_TASK TO CARRY OUT_: From the line containing "Given the image: Find" onward, retype each line of the entries below exactly, last line included.

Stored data
+ + +
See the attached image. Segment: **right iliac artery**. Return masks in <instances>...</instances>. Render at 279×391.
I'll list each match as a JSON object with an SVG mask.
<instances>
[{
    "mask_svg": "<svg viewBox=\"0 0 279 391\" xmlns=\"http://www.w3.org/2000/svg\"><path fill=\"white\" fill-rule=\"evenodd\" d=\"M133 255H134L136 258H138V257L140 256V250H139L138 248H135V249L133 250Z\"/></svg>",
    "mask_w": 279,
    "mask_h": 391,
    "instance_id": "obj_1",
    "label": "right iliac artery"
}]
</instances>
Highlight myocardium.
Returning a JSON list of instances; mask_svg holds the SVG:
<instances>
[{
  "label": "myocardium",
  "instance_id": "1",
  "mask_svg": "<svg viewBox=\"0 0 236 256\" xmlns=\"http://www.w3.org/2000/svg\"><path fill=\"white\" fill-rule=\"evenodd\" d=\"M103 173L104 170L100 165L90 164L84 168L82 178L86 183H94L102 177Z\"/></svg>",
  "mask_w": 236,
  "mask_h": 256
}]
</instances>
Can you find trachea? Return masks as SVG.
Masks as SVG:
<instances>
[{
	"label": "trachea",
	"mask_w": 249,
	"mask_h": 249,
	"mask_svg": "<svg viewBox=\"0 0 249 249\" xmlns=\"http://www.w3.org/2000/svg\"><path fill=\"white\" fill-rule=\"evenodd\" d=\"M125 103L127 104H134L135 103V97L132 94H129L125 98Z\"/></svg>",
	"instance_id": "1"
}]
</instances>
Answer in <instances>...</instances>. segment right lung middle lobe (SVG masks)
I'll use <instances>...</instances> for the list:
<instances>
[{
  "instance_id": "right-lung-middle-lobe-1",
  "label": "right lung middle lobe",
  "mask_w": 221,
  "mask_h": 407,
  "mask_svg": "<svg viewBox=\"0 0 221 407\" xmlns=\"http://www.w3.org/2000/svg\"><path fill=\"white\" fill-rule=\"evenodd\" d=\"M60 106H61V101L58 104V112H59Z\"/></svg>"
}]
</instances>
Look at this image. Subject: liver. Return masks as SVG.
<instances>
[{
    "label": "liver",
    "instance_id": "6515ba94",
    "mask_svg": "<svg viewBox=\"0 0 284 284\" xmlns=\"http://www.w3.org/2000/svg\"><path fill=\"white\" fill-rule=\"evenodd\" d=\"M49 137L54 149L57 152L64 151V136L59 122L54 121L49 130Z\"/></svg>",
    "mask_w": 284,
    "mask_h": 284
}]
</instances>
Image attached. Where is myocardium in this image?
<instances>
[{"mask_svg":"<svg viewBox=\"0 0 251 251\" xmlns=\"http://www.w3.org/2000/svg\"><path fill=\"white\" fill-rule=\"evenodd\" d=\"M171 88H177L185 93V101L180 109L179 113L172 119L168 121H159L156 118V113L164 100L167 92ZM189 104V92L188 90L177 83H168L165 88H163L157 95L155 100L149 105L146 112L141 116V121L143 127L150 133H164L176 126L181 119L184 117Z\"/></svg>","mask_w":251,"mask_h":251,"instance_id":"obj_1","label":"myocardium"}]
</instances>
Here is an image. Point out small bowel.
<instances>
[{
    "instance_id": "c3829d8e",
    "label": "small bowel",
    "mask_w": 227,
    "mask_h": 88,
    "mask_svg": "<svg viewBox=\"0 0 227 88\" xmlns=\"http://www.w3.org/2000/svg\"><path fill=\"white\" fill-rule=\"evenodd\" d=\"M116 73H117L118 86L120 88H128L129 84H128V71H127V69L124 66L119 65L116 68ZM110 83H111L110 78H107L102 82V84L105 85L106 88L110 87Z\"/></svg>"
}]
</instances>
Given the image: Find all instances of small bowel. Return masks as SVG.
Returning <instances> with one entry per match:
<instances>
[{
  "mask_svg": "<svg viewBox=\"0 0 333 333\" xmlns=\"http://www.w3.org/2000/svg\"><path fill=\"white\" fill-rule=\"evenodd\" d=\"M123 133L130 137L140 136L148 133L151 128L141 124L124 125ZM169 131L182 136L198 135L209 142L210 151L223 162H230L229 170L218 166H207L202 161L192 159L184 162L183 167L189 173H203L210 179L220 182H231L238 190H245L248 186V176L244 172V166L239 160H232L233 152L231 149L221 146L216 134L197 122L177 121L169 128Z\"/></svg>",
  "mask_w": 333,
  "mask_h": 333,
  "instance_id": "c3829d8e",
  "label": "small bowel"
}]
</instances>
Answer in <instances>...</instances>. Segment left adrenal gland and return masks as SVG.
+ + +
_ANSWER SPACE_:
Given the image: Find all instances of small bowel. Return masks as SVG.
Returning <instances> with one entry per match:
<instances>
[{
  "mask_svg": "<svg viewBox=\"0 0 333 333\" xmlns=\"http://www.w3.org/2000/svg\"><path fill=\"white\" fill-rule=\"evenodd\" d=\"M123 133L130 137L140 136L148 133L151 128L141 124L124 125ZM169 131L182 136L198 135L209 142L210 151L223 162H230L229 170L218 166H207L202 161L192 159L184 162L183 167L189 173H203L210 179L220 182H231L238 190H245L248 186V176L244 172V166L239 160H232L233 152L231 149L221 146L216 134L197 122L177 121L169 128Z\"/></svg>",
  "mask_w": 333,
  "mask_h": 333,
  "instance_id": "c3829d8e",
  "label": "small bowel"
}]
</instances>
Answer in <instances>...</instances>. Segment left adrenal gland and return masks as SVG.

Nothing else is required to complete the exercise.